I guess you could try to figure out if there's a way to get in-state tuition at some point at the out-of-state school - apparently in some states that's easier than others. That would make a big difference when looking at the financial picture. 

 

Basically, my inclination is that I'm not paying tens of thousands of dollars for a hobby, because we don't have that kind of money. So, I'd largely take swim out of my considerations - sorry, but such is life. That said, living on her own has value as a learning experience as well vs living at home, so, I'm not dead set against spending some extra for that (nor for spending *some* extra for swim... just not $$$$$). Of course, I don't know how the numbers work out for any of the options - I'm not dead set against out-of-state CC - but the numbers would have to make some sort of sense.
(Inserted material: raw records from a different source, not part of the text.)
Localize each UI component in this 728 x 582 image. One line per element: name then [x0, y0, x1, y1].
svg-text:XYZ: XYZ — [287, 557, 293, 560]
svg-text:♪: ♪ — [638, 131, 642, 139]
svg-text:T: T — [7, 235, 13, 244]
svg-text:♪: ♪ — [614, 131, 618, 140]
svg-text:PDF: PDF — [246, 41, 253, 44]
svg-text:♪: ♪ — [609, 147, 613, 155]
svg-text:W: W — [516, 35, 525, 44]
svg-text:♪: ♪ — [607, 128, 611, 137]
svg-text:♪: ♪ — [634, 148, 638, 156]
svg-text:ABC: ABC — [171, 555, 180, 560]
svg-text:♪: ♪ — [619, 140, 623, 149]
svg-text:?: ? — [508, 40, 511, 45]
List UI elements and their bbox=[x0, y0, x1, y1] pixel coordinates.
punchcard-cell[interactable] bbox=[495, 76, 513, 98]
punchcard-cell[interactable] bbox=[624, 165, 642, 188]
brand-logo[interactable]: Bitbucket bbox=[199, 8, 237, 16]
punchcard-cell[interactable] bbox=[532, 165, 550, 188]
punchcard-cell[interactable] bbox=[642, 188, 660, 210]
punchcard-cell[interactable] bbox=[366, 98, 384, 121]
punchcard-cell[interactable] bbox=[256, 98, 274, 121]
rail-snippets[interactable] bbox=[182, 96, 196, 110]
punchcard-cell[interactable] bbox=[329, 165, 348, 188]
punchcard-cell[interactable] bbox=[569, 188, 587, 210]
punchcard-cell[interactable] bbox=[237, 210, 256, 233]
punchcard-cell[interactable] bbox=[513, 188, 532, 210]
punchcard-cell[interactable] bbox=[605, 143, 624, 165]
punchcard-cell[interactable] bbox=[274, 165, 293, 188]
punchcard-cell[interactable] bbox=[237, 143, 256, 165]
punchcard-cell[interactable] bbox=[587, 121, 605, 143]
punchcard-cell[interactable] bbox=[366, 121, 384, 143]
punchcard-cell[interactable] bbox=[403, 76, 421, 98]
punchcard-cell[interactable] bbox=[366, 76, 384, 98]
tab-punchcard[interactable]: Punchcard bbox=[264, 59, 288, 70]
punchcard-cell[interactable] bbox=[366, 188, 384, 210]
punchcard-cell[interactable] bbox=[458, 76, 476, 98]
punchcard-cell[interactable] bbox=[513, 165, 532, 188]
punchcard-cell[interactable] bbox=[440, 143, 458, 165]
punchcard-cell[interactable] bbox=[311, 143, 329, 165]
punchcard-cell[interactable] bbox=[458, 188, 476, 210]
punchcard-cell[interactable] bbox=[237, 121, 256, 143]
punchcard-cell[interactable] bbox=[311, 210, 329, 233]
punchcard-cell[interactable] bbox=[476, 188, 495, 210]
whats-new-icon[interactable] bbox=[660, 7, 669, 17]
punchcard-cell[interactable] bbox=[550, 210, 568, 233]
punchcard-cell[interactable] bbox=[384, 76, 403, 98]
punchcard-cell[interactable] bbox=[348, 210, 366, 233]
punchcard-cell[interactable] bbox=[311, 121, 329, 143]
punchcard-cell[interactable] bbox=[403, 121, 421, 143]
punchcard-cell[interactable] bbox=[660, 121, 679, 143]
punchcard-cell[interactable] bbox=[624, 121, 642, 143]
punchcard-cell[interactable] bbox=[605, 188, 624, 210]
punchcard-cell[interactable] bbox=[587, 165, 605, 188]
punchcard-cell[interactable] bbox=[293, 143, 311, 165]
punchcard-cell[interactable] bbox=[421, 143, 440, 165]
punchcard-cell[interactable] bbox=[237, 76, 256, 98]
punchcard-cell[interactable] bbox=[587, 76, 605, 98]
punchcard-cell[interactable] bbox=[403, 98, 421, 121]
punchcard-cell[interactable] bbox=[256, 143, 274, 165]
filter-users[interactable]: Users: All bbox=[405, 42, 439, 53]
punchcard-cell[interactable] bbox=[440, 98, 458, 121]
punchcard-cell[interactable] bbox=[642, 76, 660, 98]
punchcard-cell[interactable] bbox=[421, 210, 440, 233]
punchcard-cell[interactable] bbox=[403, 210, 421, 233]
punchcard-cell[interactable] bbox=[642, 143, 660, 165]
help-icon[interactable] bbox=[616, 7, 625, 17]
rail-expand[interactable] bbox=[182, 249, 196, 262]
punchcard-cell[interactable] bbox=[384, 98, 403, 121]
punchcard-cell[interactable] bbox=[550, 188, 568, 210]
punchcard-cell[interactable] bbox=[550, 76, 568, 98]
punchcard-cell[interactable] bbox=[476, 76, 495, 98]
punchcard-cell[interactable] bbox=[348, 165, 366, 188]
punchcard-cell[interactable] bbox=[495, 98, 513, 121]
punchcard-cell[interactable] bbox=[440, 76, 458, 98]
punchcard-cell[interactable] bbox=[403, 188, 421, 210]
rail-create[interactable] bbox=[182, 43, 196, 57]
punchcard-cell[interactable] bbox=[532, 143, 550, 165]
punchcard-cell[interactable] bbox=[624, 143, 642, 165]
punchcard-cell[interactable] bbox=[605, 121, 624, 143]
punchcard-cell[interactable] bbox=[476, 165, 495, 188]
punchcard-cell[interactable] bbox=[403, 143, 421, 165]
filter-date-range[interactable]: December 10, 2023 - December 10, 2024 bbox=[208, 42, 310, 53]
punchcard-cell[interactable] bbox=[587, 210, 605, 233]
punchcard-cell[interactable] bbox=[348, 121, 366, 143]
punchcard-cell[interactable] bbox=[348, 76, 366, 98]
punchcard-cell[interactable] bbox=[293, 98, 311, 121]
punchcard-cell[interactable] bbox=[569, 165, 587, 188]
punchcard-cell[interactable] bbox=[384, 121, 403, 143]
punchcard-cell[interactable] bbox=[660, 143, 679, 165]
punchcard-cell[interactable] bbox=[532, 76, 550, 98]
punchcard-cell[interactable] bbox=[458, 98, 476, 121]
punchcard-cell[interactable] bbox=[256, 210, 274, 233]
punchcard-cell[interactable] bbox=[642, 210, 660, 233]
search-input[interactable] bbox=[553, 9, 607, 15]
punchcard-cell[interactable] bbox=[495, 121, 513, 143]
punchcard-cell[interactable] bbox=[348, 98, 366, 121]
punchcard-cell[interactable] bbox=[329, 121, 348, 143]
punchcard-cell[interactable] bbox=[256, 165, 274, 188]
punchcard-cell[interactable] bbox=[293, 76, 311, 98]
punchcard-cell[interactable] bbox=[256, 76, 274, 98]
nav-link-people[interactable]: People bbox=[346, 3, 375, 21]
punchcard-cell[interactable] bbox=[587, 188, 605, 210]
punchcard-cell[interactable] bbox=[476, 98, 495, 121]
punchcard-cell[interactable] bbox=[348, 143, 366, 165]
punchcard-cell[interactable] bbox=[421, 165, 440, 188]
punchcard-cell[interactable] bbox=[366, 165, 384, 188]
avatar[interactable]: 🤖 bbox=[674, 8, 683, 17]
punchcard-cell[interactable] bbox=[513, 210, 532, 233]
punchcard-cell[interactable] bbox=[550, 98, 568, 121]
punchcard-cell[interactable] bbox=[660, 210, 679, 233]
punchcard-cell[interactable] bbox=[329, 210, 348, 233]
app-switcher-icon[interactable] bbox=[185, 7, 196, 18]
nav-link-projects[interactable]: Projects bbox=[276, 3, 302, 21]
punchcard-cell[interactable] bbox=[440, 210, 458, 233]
Of course, if we had more money, my willingness to pay for stuff changes, so, ymmv etc. 

 

I'm not spending extra for swimming either, which is why the private college is out.  The out of state 2 year would actually cost along the same lines as the in state U per year. With all the options come slightly different degree programs. At the 4 year in state it would be Therapeutic Recreation with a minor in Dance. The out of state 2 year is an AS in Dance. She might either then go on to a 4 year for a BS in Therapeutic Recreation. Although, she would probably try to get a dance job first. Maybe establishing residency in the state for a couple of years. The in state 2 year would be Exercise Science with fitness certifications along with teaching dance at her current dance school, and teaching swimming lessons along with volunteer swim team coaching. She could also try to join a local dance company.  All 3 options would be fine. The $52,000/yr private college is out. Swim team nor the degrees she wants are worth over $200,000 in loans. 

 

I'm leaning towards the in-state 2 year along with dance and swim lessons. After working a bit she can decide whether to go on to a 4 year. But, in the end it is up to her. She's going to be financing most of her education.

 

Sorry if any of this doesn't make sense. I'm watching Victoria as I type.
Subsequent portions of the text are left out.